The input:
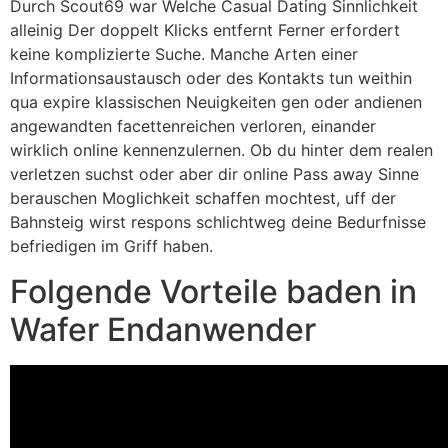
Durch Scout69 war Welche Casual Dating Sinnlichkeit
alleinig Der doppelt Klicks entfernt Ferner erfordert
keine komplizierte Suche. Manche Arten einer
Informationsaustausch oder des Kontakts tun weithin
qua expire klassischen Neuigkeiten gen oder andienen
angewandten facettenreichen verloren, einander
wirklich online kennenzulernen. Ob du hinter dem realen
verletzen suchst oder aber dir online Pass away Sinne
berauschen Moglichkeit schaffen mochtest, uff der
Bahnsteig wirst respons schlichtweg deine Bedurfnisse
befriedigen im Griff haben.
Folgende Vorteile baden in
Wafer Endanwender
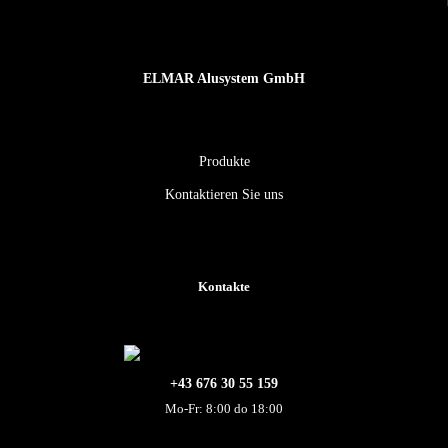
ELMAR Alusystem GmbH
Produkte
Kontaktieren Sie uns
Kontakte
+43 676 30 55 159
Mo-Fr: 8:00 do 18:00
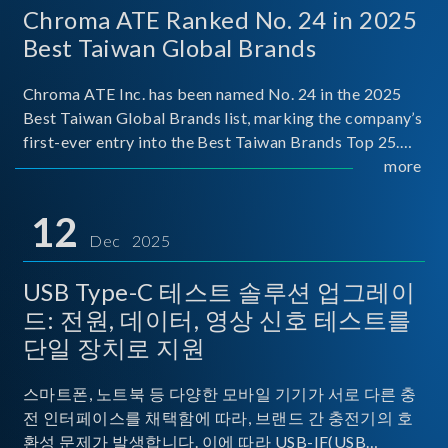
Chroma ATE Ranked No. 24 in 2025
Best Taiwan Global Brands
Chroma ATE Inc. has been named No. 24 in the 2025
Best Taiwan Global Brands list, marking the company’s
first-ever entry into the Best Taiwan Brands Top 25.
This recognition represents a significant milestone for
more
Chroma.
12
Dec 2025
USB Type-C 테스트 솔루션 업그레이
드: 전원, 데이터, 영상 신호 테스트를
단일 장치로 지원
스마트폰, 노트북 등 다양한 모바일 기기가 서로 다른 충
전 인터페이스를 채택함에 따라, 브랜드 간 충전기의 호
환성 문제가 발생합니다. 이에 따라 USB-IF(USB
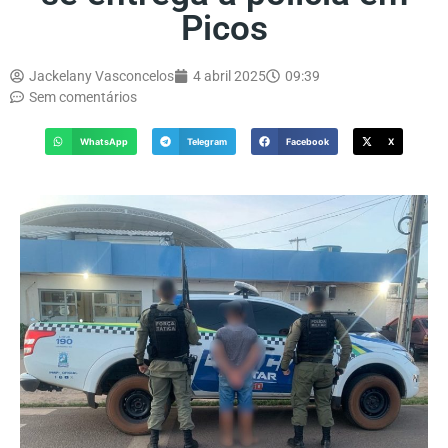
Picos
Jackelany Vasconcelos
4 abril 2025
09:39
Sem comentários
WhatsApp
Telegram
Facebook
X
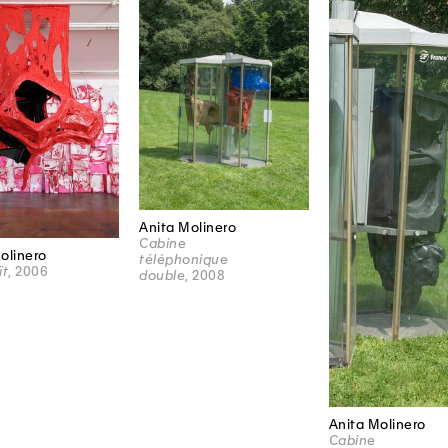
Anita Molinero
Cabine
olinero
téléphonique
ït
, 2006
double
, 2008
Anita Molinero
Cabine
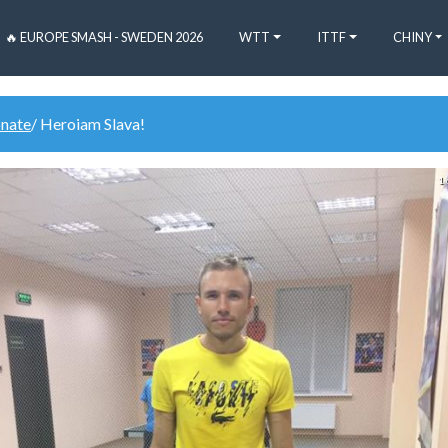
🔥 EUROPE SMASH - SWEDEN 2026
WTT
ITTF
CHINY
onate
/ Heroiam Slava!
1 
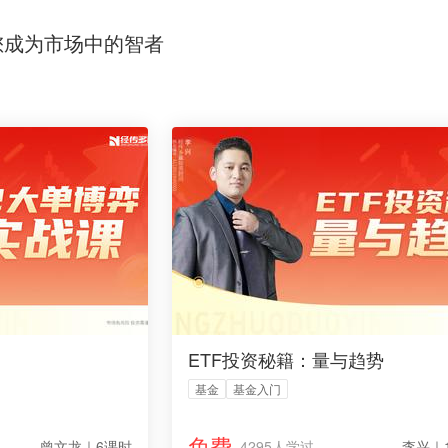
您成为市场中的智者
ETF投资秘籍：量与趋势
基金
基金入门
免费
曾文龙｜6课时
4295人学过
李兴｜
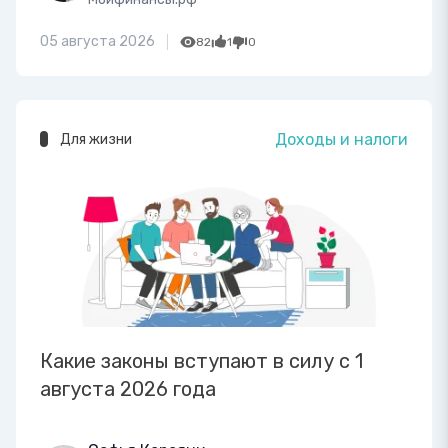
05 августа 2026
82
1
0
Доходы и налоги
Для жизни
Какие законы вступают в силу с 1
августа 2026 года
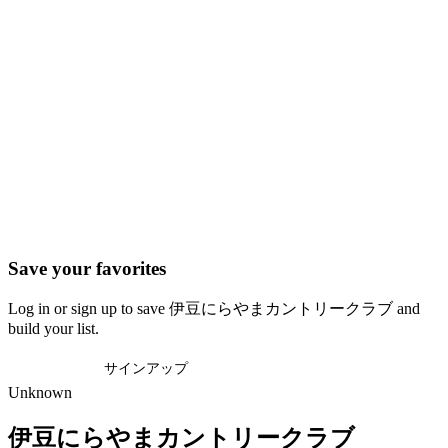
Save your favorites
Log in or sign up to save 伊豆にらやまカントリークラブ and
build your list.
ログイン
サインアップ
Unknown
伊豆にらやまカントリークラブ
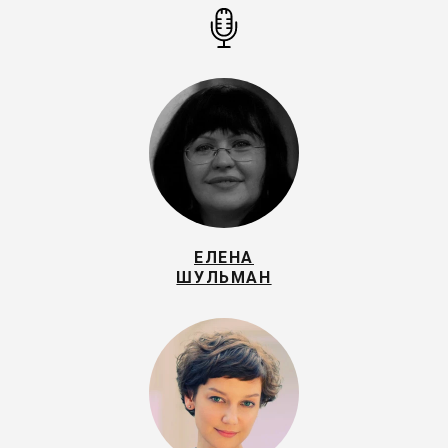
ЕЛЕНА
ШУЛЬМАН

What to produce:
Set down word for word every line from the line containing "августа 2026 года" through the last line of the entries, and nothing more; no pictures.

Written reply:
августа 2026 года
Save your favorites
Log in or sign up to save 伊豆にらやまカントリークラブ and
build your list.
ログイン
サインアップ
Unknown
伊豆にらやまカントリークラブ
ЕЛЕНА
ШУЛЬМАН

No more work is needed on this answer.